Progressive cardiac conduction defect (PCCD)

Progressive cardiac conduction defect (PCCD) is a rare condition. In people with PCCD, the heart’s electrical impulses are conducted very slowly and this results in the gradual development over time of heart block. (Heart block is a failure of the heart’s electrical impulse to conduct properly from the top chambers [the atria] to the bottom chambers [the ventricles]). The severity of the condition and its associated risk can vary. PCCD can cause arrhythmias – either because the heart’s rhythm is too sluggish (bradycardia and asystole), or because of rapid rhythm disturbances (tachycardia) arising from parts of the heart that have escaped normal regulation. In some people PCCD has been associated with sodium channel mutations that cause changes in channel behaviour similar to those found in people with Brugada syndrome.

What are the symptoms?

Dizziness and blackouts are the usual symptoms, cardiac arrest may also occur.

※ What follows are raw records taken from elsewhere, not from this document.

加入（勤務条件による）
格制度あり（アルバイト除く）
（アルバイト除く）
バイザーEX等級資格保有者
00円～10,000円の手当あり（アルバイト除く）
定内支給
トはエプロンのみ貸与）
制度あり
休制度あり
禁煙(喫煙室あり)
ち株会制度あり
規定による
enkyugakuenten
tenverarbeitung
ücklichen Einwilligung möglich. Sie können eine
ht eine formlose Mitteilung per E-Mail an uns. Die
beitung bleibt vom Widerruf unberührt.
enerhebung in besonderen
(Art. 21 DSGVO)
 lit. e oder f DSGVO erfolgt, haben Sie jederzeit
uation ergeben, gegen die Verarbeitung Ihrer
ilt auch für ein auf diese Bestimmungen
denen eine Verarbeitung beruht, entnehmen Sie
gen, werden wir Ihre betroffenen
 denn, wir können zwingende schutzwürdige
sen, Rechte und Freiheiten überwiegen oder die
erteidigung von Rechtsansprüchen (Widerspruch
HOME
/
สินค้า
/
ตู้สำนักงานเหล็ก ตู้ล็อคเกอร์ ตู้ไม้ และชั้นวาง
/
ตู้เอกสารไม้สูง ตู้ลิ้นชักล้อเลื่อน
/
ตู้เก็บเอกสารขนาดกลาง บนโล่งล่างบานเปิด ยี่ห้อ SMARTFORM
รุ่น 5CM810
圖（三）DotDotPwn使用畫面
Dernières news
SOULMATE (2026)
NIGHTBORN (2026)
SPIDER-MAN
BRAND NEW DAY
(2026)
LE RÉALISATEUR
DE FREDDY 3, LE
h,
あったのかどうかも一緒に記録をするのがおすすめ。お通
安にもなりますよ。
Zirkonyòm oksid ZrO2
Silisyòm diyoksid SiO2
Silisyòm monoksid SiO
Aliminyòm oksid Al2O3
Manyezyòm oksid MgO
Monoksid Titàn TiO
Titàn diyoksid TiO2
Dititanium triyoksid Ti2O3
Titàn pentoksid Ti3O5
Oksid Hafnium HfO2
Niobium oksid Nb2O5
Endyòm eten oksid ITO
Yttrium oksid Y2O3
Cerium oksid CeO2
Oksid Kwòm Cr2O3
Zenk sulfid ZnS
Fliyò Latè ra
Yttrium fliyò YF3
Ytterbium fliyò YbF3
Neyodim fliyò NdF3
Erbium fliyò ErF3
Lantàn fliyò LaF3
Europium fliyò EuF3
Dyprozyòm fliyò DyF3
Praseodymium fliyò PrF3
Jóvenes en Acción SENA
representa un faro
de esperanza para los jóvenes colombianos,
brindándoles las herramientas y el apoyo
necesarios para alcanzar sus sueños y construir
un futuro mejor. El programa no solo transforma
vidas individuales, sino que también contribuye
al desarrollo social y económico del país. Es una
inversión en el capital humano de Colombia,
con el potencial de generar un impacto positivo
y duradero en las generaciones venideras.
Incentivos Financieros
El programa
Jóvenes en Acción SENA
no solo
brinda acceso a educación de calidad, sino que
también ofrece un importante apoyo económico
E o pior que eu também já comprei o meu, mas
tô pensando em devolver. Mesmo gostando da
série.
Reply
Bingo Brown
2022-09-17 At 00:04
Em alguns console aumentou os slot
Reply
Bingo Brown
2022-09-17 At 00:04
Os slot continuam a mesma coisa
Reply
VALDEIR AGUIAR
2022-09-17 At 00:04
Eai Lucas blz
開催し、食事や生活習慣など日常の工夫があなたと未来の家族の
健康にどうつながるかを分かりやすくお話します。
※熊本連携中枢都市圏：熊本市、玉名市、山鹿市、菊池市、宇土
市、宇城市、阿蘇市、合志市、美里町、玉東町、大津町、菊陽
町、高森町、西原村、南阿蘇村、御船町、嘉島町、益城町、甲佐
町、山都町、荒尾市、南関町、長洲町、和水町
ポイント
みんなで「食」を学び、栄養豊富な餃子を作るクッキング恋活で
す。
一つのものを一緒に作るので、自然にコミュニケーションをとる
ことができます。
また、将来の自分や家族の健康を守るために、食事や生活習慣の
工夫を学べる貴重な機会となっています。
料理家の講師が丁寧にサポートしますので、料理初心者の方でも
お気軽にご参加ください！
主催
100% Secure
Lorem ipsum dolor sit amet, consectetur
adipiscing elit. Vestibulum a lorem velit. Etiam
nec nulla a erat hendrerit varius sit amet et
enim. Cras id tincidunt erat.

Are there any physical signs?

There are no physical signs usually except if there is heart block when the doctor may feel a slow pulse.

How is PCCD diagnosed?

The ECG abnormalities may be detected either on a standard ECG or with Holter monitoring. An electrophysiological study may also help the doctor make a diagnosis.  If a sodium channel mutation is identified in affected members of a family then it may also be found in other relatives.

Treatment and advice

If you have PCCD you will need to have a pacemaker fitted in order to stop dangerous bradycardia from occurring. You may also need to take antiarrhythmic drugs. Some people may need to have an implantable cardioverter defibrillator (ICD) fitted instead of a pacemaker. Medication alone does not help.